If you like to spend as little time on a flight as possible, you were lucky if you were heading east across the country on Monday.
A roaring jet stream was present across much of the Midwest, into the Great Lakes and New England. A weather balloon launched at the National Weather Service office in Green Bay, Wisconsin, recorded a wind speed of 238 mph at just over 30,000 feet.
Those tailwinds helped planes shave about an hour off their typical cross-country flight times to the East Coast.
An American Airlines flight on Monday made it from Los Angeles International Airport to Boston's Logan Airport in 4 hours and 24 minutes, according to FlightAware.com, with relative ground speeds reaching 740 mph at times during the flight.
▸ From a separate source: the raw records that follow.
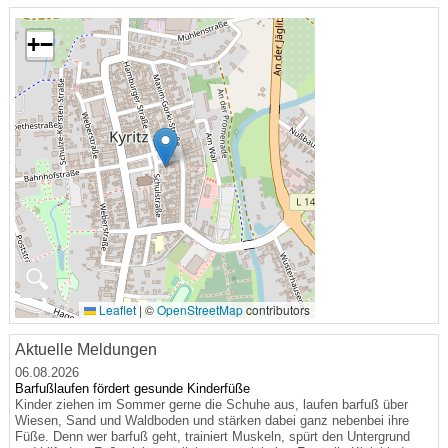
+
−
🔍
Leaflet
|
©
OpenStreetMap
contributors
Aktuelle Meldungen
06.08.2026
Barfußlaufen fördert gesunde Kinderfüße
Kinder ziehen im Sommer gerne die Schuhe aus, laufen barfuß über
Wiesen, Sand und Waldboden und stärken dabei ganz nebenbei ihre
Füße. Denn wer barfuß geht, trainiert Muskeln, spürt den Untergrund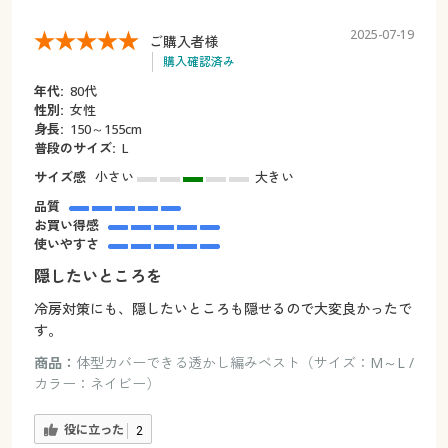
2025-07-19
ご購入者様
購入確認済み
年代:
80代
性別:
女性
身長:
150～155cm
普段のサイズ:
L
サイズ感
小さい
大きい
品質
お買い得感
使いやすさ
隠したいところを
冷房対策にも、隠したいところも隠せるので大変良かったで
す。
商品：
体型カバーできる透かし編みベスト（サイズ：M～L /
カラー：ネイビー）
役に立った
2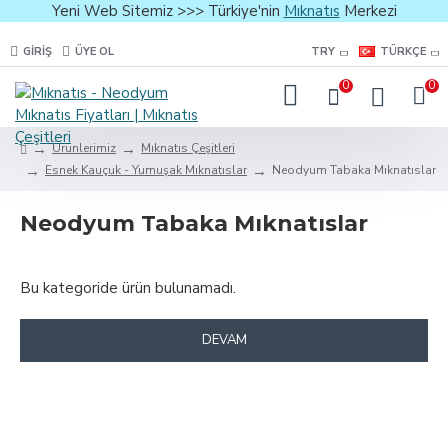
Yeni Web Sitemiz >>> Türkiye'nin
Mıknatıs
Merkezi
GIRIŞ
ÜYE OL
TRY
TÜRKÇE
0
0
Ürünlerimiz
Mıknatıs Çeşitleri
Esnek Kauçuk - Yumuşak Mıknatıslar
Neodyum Tabaka Mıknatıslar
Neodyum Tabaka Mıknatıslar
Bu kategoride ürün bulunamadı.
DEVAM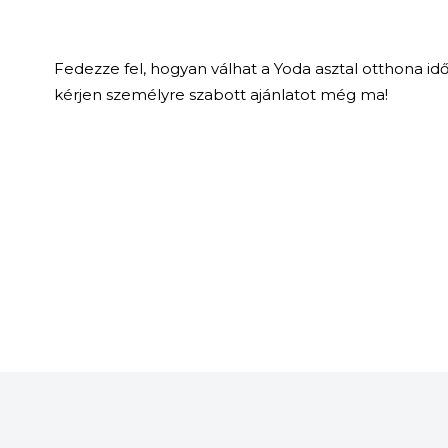
Fedezze fel, hogyan válhat a Yoda asztal otthona idő
kérjen személyre szabott ajánlatot még ma!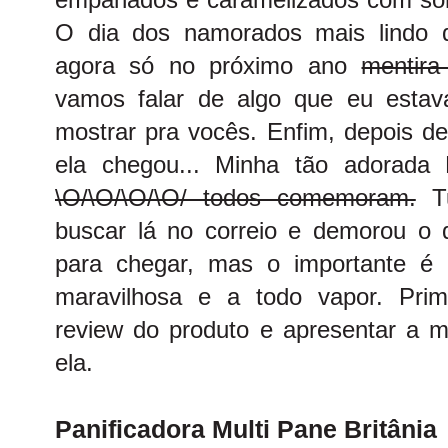
O dia dos namorados mais lindo d
agora só no próximo ano
mentira
vamos falar de algo que eu esta
mostrar pra vocês. Enfim, depois de
ela chegou... Minha tão adorad
\O/\O/\O/\O/ todos comemoram.
Tu
buscar lá no correio e demorou o
para chegar, mas o importante é q
maravilhosa e a todo vapor. Pri
review do produto e apresentar a m
ela.
Panificadora Multi Pane Britânia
Last Wednesday, that same flight took 5 hours and 9 minutes, and it took 5 hours and 32 minutes on Dec. 18, according to FlightAware.
However, a reverse fate awaited those trying to head west with strong headwinds, making for a much longer flight.
Another flight heading from Boston to Los Angeles Monday took an elongated flight path up into the southern corner of Manitoba and northern Minnesota to dodge the headwind, landing in Los Angeles after a 7 hour and 38-minute flight.
That flight was two minutes longer than the Iceland Air flight that went from Seattle to Reykjavik, Iceland, according to FlightAware. That flight is typically a 1,000-mile longer flight path.
For one plane that flew into the headwind, the slow progress required an unscheduled stop.
American Airlines confirmed to FOX Weather a tweeted report by @MichaelPageWx that American Air flight 2323 from Boston to Phoenix had to divert to Oklahoma City to refuel after encountering the strong headwinds.
The jet stream was expected to remain nearly as strong through Tuesday then weaken a bit toward the end of the week, though still providing decent tailwinds for eastbound aircraft.